The crotchety fly-fisher’s advice was to keep it a secret, but Clark, a life-long art teacher, rejected the idea, and the angling world is much better for it.
Clark has shared his now-famous stonefly pattern with the world, and it’s helping everyone from novice anglers to persnickety partisans catch more wild trout on rivers such as the Metolius, one of the toughest rivers in the West to fish.
The fly is a staple on the Metolius, which is home to a hatch of golden stoneflies that runs into the fall. It is also a standard for the Deschutes River, the upper Rogue River and other Western streams that sport hatches of this largest of aquatic bugs.
Clark’s Stone Flies are in every serious fly-fisher’s box, and the Internet is awash with recipes for tying this particular fly.
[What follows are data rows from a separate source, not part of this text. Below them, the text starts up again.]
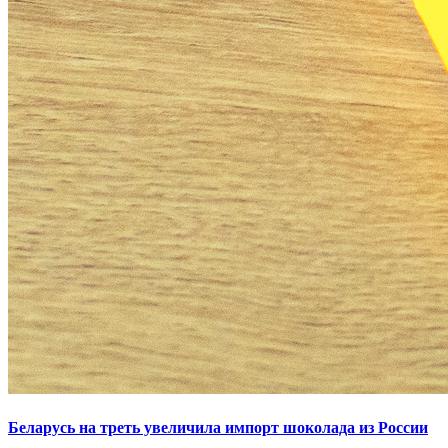
Беларусь на треть увеличила импорт шоколада из России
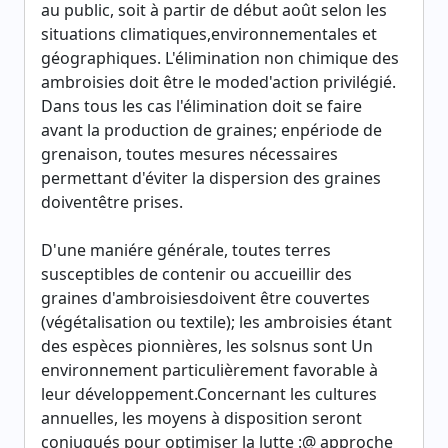
au public, soit à partir de début août selon les
situations climatiques,environnementales et
géographiques. L'élimination non chimique des
ambroisies doit être le moded'action privilégié.
Dans tous les cas l'élimination doit se faire
avant la production de graines; enpériode de
grenaison, toutes mesures nécessaires
permettant d'éviter la dispersion des graines
doiventêtre prises.
D'une maniére générale, toutes terres
susceptibles de contenir ou accueillir des
graines d'ambroisiesdoivent être couvertes
(végétalisation ou textile); les ambroisies étant
des espèces pionnières, les solsnus sont Un
environnement particulièrement favorable à
leur développement.Concernant les cultures
annuelles, les moyens à disposition seront
conjugués pour optimiser la lutte :@ approche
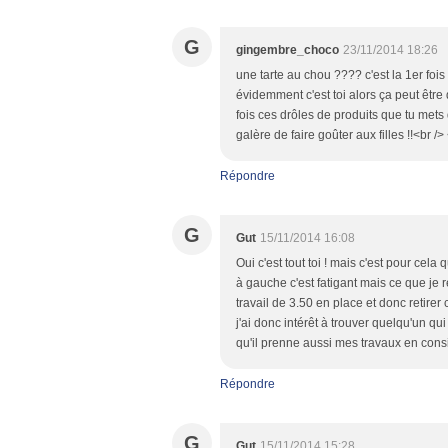
G
gingembre_choco
23/11/2014 18:26
une tarte au chou ???? c'est la 1er foi
évidemment c'est toi alors ça peut êtr
fois ces drôles de produits que tu mets
galère de faire goûter aux filles !!<br /
Répondre
G
Gut
15/11/2014 16:08
Oui c'est tout toi ! mais c'est pour cela q
à gauche c'est fatigant mais ce que je 
travail de 3.50 en place et donc retirer c
j'ai donc intérêt à trouver quelqu'un 
qu'il prenne aussi mes travaux en considér
Répondre
G
Gut
15/11/2014 15:28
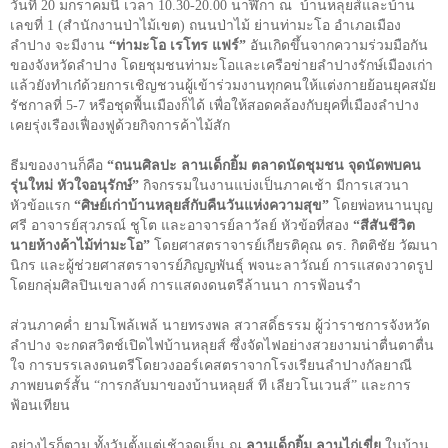
วันที่
20
มกราคมนี้ เวลา
10.30-20.00
นาฬิกา ณ บ้านหลุยส์และบ้าน
เลขที่
1
(สำนักงานป่าไม้เขต) ถนนป่าไม้ ย่านท่ามะโอ อำเภอเมือง
ลำปาง จะมีงาน
“ท่ามะโอ เรโทร แฟร์”
อันเกิดขึ้นจากความร่วมมือกัน
ของจังหวัดลำปาง โดยชุมชนท่ามะโอและเครือข่ายลำปางรักษ์เมืองเก่า
แล้วยังทำเก๋ด้วยการเชิญชวนผู้เข้าร่วมงานทุกคนให้แต่งกายย้อนยุคสมัย
รัชกาลที่
5-7
หรือชุดพื้นเมืองก็ได้ เพื่อให้สอดคล้องกับยุคที่เมืองลำปาง
เคยรุ่งเรืองเฟื่องฟูด้วยกิจการค้าไม้สัก
ธีมของงานก็คือ
“ถนนศิลปะ ลานเด็กยิ้ม ตลาดนัดชุมชน จุดนัดพบคน
รุ่นใหม่ หัวใจอนุรักษ์”
กิจกรรมในงานแบ่งเป็นภาคเช้า มีการเสวนา
หัวข้อแรก
“ศิษย์เก่าบ้านหลุยส์กับคืนวันแห่งความสุข”
โดยพ่อหนานบุญ
ศรี อาจารย์สุวภรณ์ ชูโต และอาจารย์ลาวัลย์ หัวข้อที่สอง
“สีสันชีวิต
นายห้างค้าไม้ท่ามะโอ”
โดยศาสตราจารย์เกียรติคุณ ดร. กิตติชัย วัฒนา
นิกร และผู้ช่วยศาสตราจารย์ภิญญพันธุ์ พจนะลาวัณย์ การแสดงวาดรูป
โดยกลุ่มศิลปินเขลางค์ การแสดงดนตรีล้านนา การฟ้อนรำ
ส่วนภาคค่ำ ยามโพล้เพล้ นายทรงพล สวาสดิ์ธรรม ผู้ว่าราชการจังหวัด
ลำปาง จะกดสวิตช์เปิดไฟบ้านหลุยส์ ซึ่งจัดไฟอย่างสวยงามน่าตื่นตาตื่น
ใจ การบรรเลงดนตรีโดยวงออร์เคสตราจากโรงเรียนลำปางกัลยาณี
ภาพยนตร์สั้น “การกลับมาของบ้านหลุยส์ ที เลียวโนเวนส์” และการ
ฟ้อนเทียน
อย่างไรก็ตาม ทั้งวันตั้งแต่เช้าจดเย็น ณ
ลานเด็กยิ้ม ลานไก่เขี่ย
ในบ้าน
“I walked away from that guy thinking his advice was not right,” says Clark, now 82 years old and still fishing the Metolius on forays from his St. Helens home with his son, Gerry.
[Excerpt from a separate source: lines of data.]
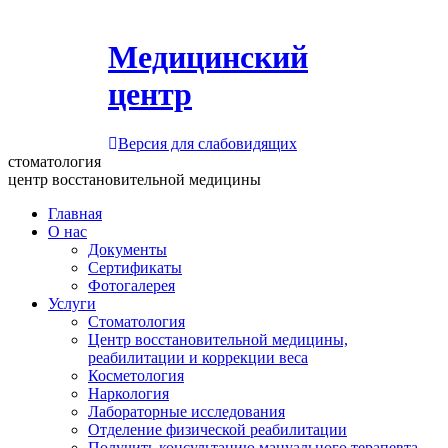
Медицинский
центр
Версия для слабовидящих
стоматология
центр восстановительной медицины
Главная
О нас
Документы
Сертификаты
Фотогалерея
Услуги
Стоматология
Центр восстановительной медицины,
реабилитации и коррекции веса
Косметология
Наркология
Лабораторные исследования
Отделение физической реабилитации
Получить консультацию мануального терапевта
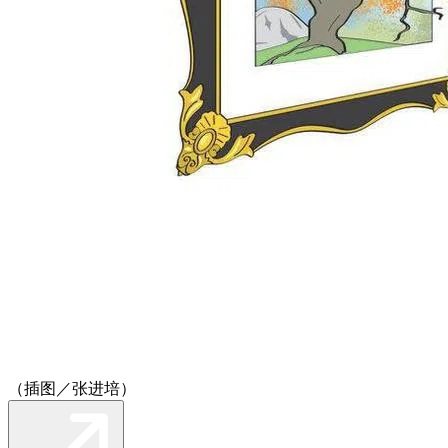
（插图／张进培）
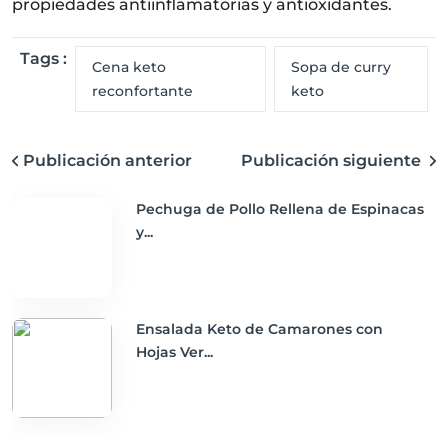
propiedades antiinflamatorias y antioxidantes.
Tags :
Cena keto
Sopa de curry
reconfortante
keto
Publicación anterior
Publicación siguiente
Pechuga de Pollo Rellena de Espinacas
y...
Ensalada Keto de Camarones con
Hojas Ver...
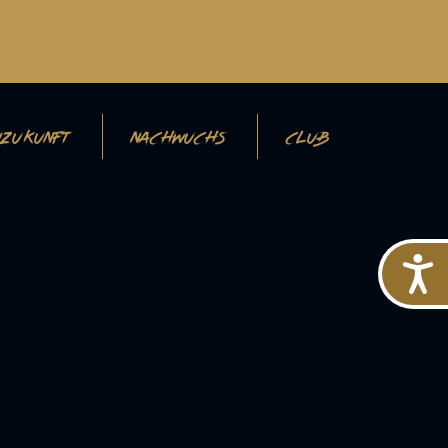
ZUKUNFT
NACHWUCHS
CLUB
“I’m an educator,” he says. “I love to share what I know. So I didn’t follow his instructions.”
Clark still ties his own stoneflies for himself and friends, while the pattern is tied professionally by Umpqua Feather Merchants under an agreement with Clark.
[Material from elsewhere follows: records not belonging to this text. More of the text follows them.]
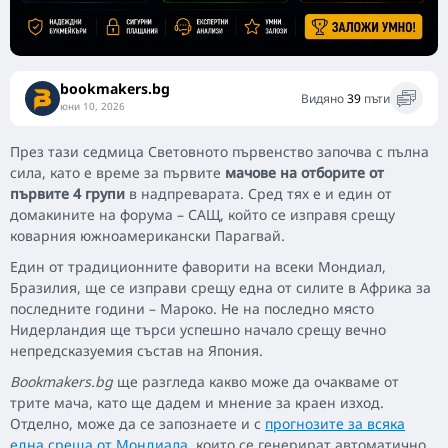
bookmakers.bg
Видяно
39
пъти
юни 10, 2026
През тази седмица Световното първенство започва с пълна
сила, като е време за първите
мачове на отборите от
първите 4 групи
в надпреварата. Сред тях е и един от
домакините на форума – САЩ, който се изправя срещу
коварния южноамерикански Парагвай.
Един от традиционните фаворити на всеки Мондиал,
Бразилия, ще се изправи срещу една от силите в Африка за
последните години – Мароко. Не на последно място
Нидерландия ще търси успешно начало срещу вечно
непредсказуемия състав на Япония.
Bookmakers.bg
ще разгледа какво може да очакваме от
трите мача, като ще дадем и мнение за краен изход.
Отделно, може да се запознаете и с
прогнозите за всяка
една среща от Мондиала
, които се генерират автоматично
The fly is one of many to imitate golden stoneflies, or salmonflies, while they are mating and laying eggs in cold Western streams like the Metolius.
Many stonefly imitations are tied with foam bodies, and thus are tough to cast. The Clark’s Stone Fly, however, is a mix of tinsel, deer hair and hackle that cuts through the air for easy casting.
It also rides low in the water, and its body seems to pulsate like a real bug.
The trick, Clark says, is in the body material — used in many art classes of the 1970s — macrame. That poly-yarn was used to make some of the worst pot-holders and plant hangars of that generation, but Clark saw how his students combed out the artificial fibers and thought they would make a perfect stonefly body when dyed with an orange hue.
He tried out his fly on the finicky Metolius and found it was a real winner.
Clark regularly talked up his fly to anglers, often giving away dozens a day in hopes that it would catch on.
“I set out to tie a fly that would become famous,” he says.
Clark eventually sold his pattern to a company for commercial tying, thinking his days of teaching art in St. Helens along the shores of the Columbia River would quickly be over.
“I thought I was going to make a million bucks,” Clark laughs. “I thought thousands of people were going to buy this fly. I had it in my mind that I was going to get rich. Then I got the first royalty check.”
It was a whopping 67 cents. Not even worth the paper on which is was printed.
“And that was for a three- or four-month period,” he says.
Clark and Gerry, who also ties a version of the famous fly, still fish the Metolius regularly, wading the crystal-clear water in search of rising redband trout, rainbow trout and the occasional brown trout.
“This fly catches a lot of trout,” Clark says. “It also catches a lot of fly-fishers. It’s given me the opportunity to meet a lot of people on the river. Some lifelong friends. People like the Clark’s Stone Fly. And they remember it.”